Mr Wormwood : "Teach her what?"
Miss Honey : "To read. To read books. Perhaps she was lying. Perhaps you have shelves full of books all over the house. I wouldn't know. Perhaps you are both great readers."
Mr Wormwood : "Of course we read. I read the Autocar and the Motor from cover to cover every week."

Les adaptations cinématographiques de romans de Roald Dahl sont nombreuses. Probablement connaissez-vous les Gremlins, Charlie et la chocolaterie ou BFG, entre autres. En 1988, l'auteur britannique imagine l'histoire incroyable de Matilda, cette jeune enfant prodige qui est capable d'épeler de longs mots, de lire et comprendre presque tous les livres et de calculer de grandes sommes dans sa tête. À ne pas utiliser son cerveau au maximum de sa capacité dans une classe d'enfants de son âge, car elle est bien plus avancée qu'ils ne le sont, Matilda développe des dons de télékinésie, autre manifestation de sa grande intelligence. Ces dons lui seront utiles pour aider sa professeure, Miss Honey, à retrouver la vie confortable qu'elle a perdue quand son père est décédé dans des circonstances étranges et qu'elle a dû grandir avec son horrible tante, devenue par la suite son employeur, Agatha Trunchbull. Entre des parents qui ne supportent pas ses ambitions et une directrice d'école qui prend plaisir à torturer les enfants de son institution, Matilda trouvera du réconfort auprès de Miss Honey et des autres enfants de sa classe.
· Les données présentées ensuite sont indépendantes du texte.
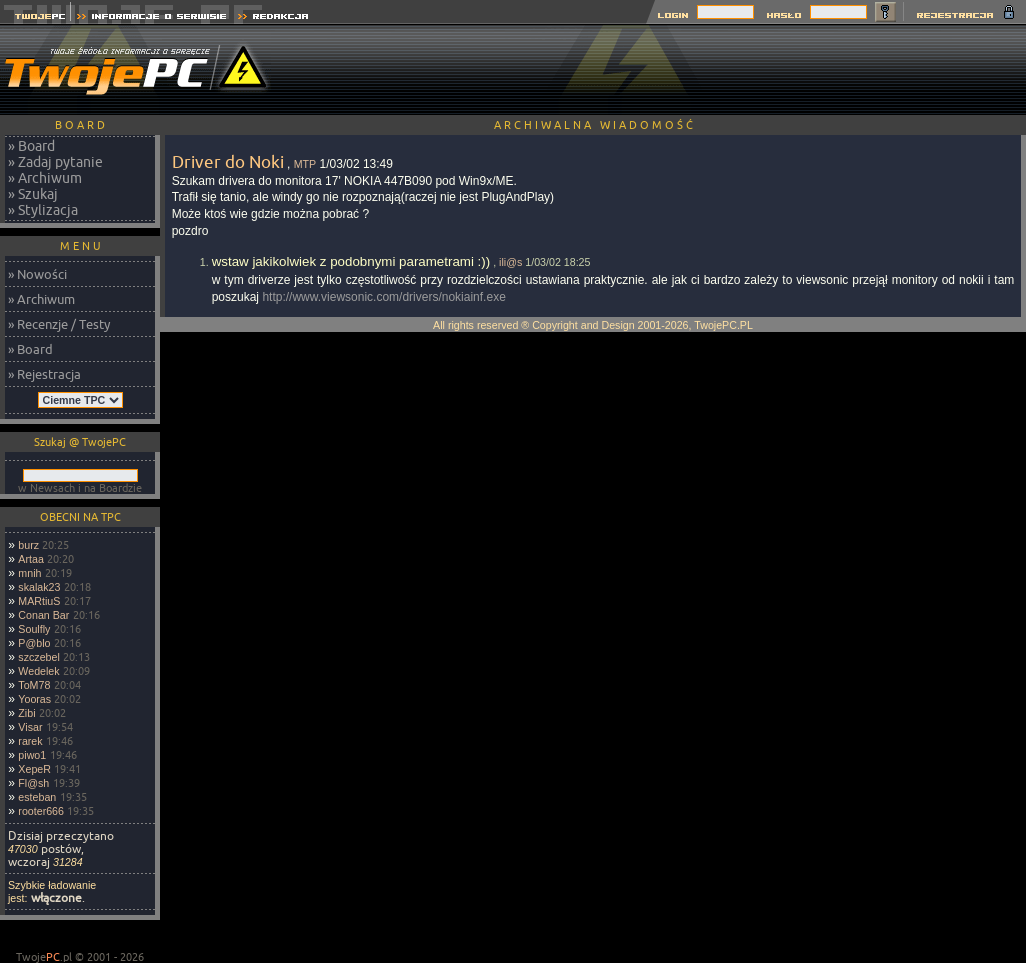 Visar (30, 727)
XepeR (34, 769)
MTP (305, 164)
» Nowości (37, 274)
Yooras (34, 699)
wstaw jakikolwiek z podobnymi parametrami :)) (351, 261)
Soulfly (34, 629)
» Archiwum (45, 178)
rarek (30, 741)
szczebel (38, 657)
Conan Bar (43, 615)
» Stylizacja (43, 210)
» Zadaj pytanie (55, 162)
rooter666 (41, 811)
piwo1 (32, 755)
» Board (31, 146)
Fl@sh (33, 783)
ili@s (510, 262)
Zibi (26, 713)
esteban (37, 797)
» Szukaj (33, 194)
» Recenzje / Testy (59, 324)
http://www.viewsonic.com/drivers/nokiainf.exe (383, 297)
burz (28, 545)
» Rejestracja (44, 374)
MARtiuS (39, 601)
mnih (29, 573)
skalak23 (39, 587)
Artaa (30, 559)
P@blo (34, 643)
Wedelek (38, 671)
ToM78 (34, 685) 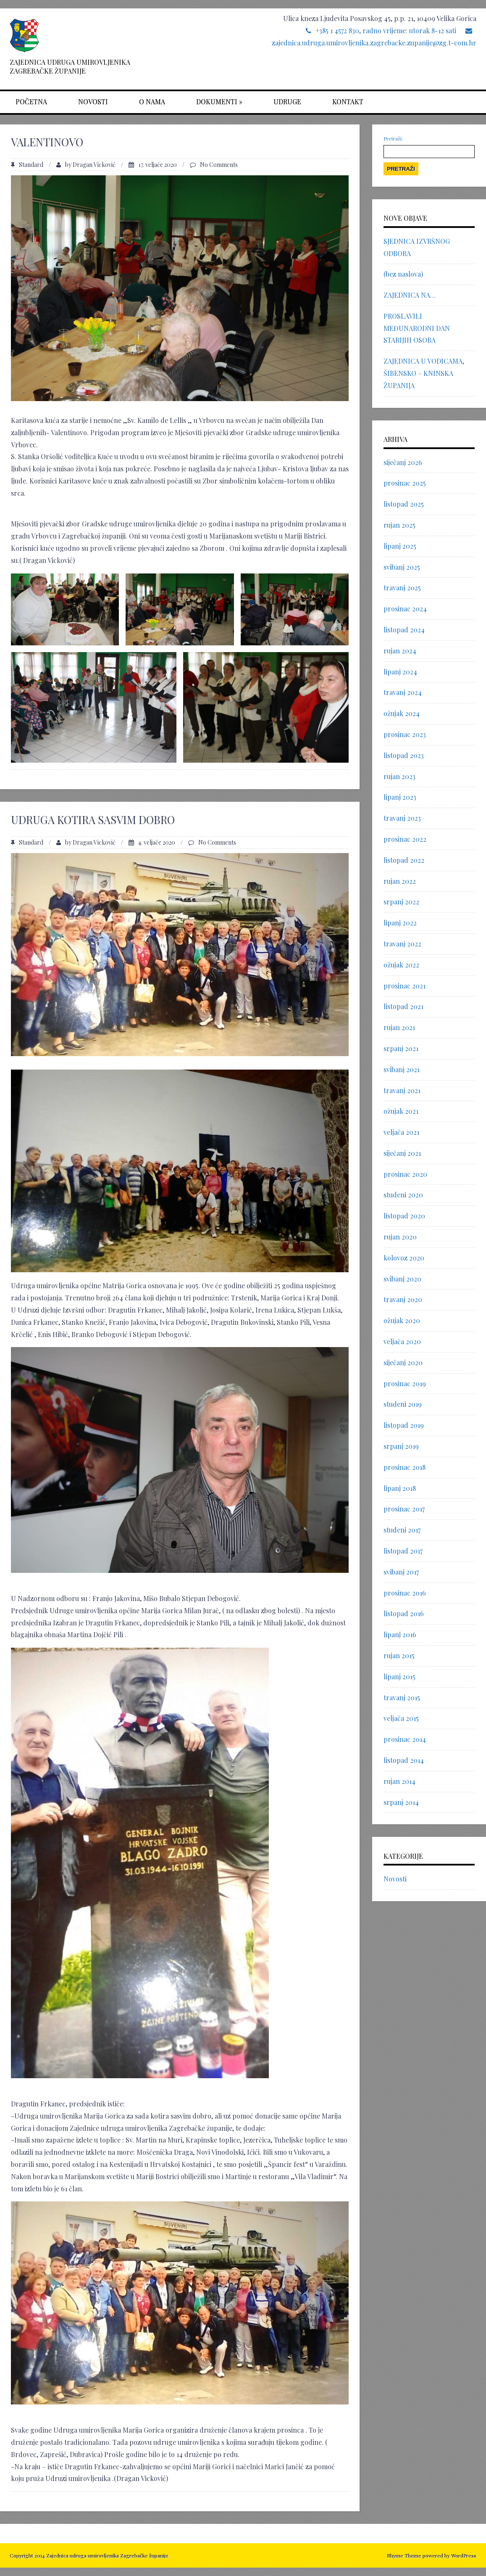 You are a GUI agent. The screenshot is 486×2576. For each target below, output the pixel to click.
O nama (152, 101)
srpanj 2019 (401, 1446)
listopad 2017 (403, 1550)
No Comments (219, 165)
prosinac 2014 (405, 1739)
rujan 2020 (400, 1236)
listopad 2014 (404, 1760)
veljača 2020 (402, 1341)
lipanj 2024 (400, 671)
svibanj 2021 (402, 1069)
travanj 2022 (402, 943)
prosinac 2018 (405, 1467)
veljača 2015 (401, 1718)
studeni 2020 (403, 1194)
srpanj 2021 (401, 1048)
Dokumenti (219, 101)
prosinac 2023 (405, 734)
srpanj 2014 (401, 1802)
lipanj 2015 (399, 1676)
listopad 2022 (404, 860)
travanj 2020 (403, 1299)
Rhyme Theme (404, 2555)
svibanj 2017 (401, 1571)
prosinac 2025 (405, 482)
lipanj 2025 (400, 546)
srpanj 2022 (401, 901)
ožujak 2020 (402, 1320)
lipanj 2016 (400, 1634)
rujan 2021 (399, 1027)
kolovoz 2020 (404, 1257)
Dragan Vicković (94, 165)
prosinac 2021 (405, 985)
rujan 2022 (400, 881)
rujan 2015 (399, 1655)
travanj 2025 (402, 587)
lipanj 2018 (400, 1488)
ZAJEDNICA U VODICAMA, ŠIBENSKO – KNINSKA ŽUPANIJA (424, 373)
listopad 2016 (404, 1613)
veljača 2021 (401, 1132)
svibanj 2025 (402, 567)
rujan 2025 (399, 524)
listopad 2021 (403, 1006)
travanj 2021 (402, 1090)
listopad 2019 (404, 1425)
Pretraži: (393, 138)
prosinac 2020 (405, 1174)
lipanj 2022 (400, 922)
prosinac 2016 (405, 1592)
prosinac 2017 (404, 1508)
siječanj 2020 (403, 1362)
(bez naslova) (403, 273)
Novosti (93, 101)
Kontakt (347, 101)
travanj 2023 (402, 818)
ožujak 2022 (401, 964)
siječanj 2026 (403, 462)
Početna (31, 101)
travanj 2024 (403, 692)
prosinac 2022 (405, 839)
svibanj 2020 (402, 1278)
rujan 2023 (399, 776)
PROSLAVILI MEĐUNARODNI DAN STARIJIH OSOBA (417, 328)
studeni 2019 (403, 1404)
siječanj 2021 (402, 1153)
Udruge (287, 101)
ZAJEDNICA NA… (410, 295)
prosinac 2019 (405, 1383)
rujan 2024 (400, 650)
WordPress (463, 2555)
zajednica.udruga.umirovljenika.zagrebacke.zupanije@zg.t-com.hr (374, 42)
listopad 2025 (404, 503)
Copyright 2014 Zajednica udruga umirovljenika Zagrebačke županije (89, 2555)
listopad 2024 (404, 629)
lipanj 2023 (400, 797)
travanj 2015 (402, 1697)
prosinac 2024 (405, 608)
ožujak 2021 (401, 1111)
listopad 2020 (404, 1215)
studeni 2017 (402, 1529)
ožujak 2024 (402, 713)
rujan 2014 (399, 1781)
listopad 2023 (404, 755) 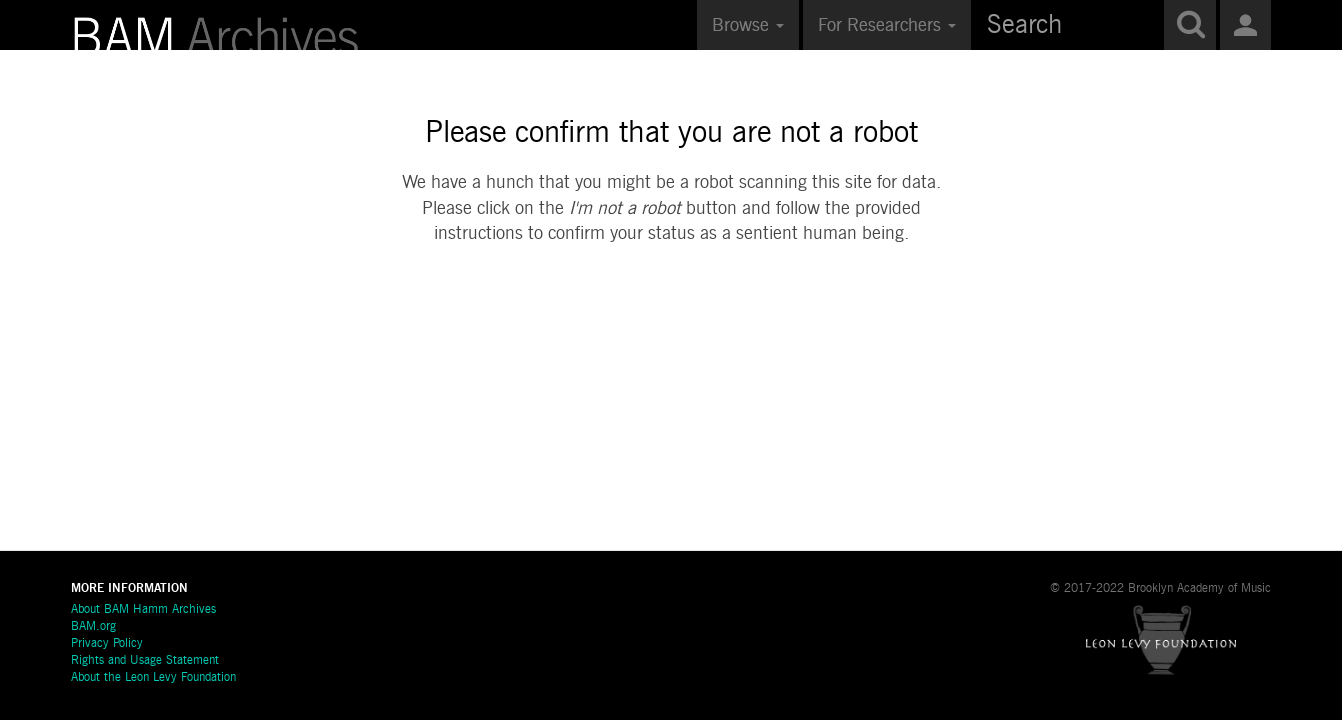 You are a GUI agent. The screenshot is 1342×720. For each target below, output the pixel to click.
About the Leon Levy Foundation (153, 678)
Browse (748, 26)
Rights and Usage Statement (145, 661)
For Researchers (887, 26)
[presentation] (672, 311)
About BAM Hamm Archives (143, 610)
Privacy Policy (107, 644)
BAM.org (93, 627) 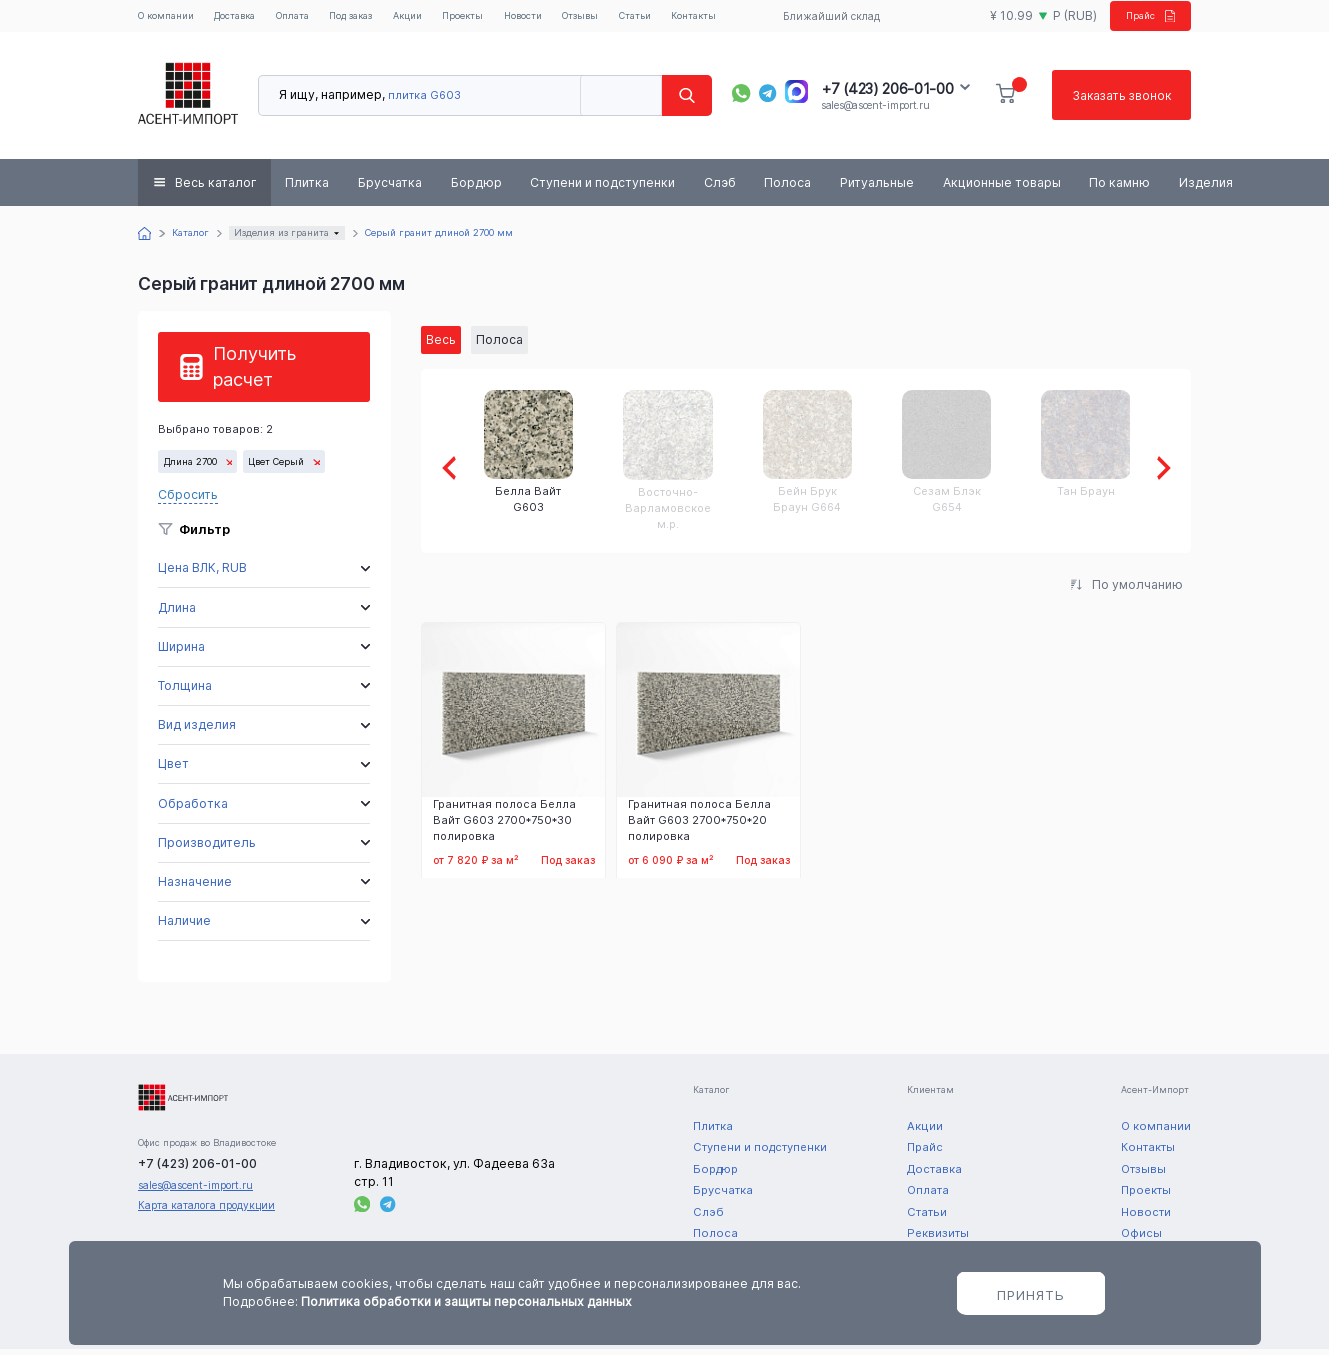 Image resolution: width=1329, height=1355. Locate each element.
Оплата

Il y a peu de différences entre le matériel d'origine et le film de 1996. On notera par exemple l'aspect physique des parents de Matilda, dont le père est élancé et la mère plus grasse, alors que c'est plutôt l'inverse dans le film. Pour l'essentiel, la plupart des événements du roman se retrouvent exactement de la même façon dans le film, mais on en comptera moins dans le texte. Ainsi, la scène où la télévision explose a été ajoutée, de la même façon que celle où la Trunchbull se fait avoir par les enfants à la fin a été considérablement allongée. Par ailleurs, le roman n'insiste pas sur la maison du père de Miss Honey. Matilda ne s'y rend jamais pour faire peur à la directrice, et il n'y a aucun passage du livre dans lequel la professeure et l'enfant y entrent et se font presque surprendre. Tout le reste, cependant, est à peu près pareil entre les médiums. Le chapeau plein de colle, la craie qui bouge sur le tableau, le peroxyde qui teint les cheveux en blond... L'une des principales différences est toutefois comment on traite l'amour de Matilda pour la littérature.

Matilda : "Mr Hemingway says a lot of things I don't understand. Especially about men and women. But I loved it all the same. The way he tells it I feel I am right there on the spot watching it all happen."
"A fine writer will always make you feel that", Mrs. Phelps said.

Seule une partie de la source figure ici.